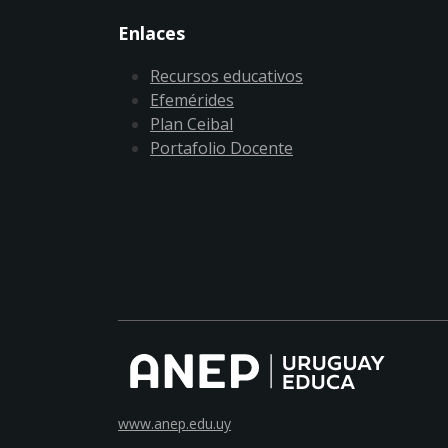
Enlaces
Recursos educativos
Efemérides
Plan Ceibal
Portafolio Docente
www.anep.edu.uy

☆ ☆ ☆ ☆

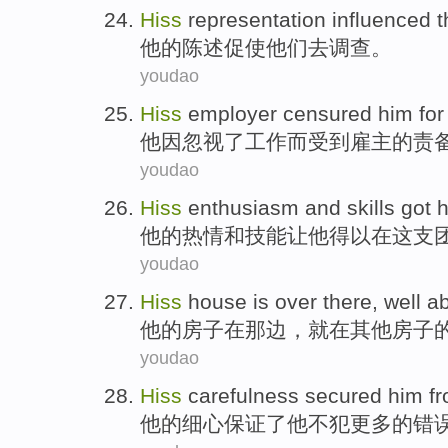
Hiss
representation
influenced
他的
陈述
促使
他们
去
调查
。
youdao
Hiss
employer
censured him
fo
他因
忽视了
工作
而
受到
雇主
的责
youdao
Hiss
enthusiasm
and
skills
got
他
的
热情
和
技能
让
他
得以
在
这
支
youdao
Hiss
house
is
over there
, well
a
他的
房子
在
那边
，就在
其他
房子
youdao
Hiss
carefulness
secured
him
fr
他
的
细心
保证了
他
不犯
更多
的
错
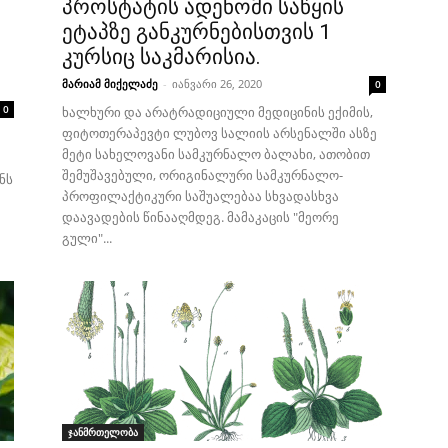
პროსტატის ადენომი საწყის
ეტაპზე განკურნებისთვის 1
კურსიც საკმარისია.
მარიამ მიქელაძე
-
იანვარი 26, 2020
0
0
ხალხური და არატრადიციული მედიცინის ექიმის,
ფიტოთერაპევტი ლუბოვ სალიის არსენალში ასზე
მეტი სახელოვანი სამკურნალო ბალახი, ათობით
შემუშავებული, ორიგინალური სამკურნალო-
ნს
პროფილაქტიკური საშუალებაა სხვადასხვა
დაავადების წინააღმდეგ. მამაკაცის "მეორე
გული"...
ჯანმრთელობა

☆ ☆ ☆ ☆

● THE TASK: Every line above with the string "სამკურნალო" in it should be copied into the answer.

● EXERCISE SOLUTION:
მეტი სახელოვანი სამკურნალო ბალახი, ათობით
შემუშავებული, ორიგინალური სამკურნალო-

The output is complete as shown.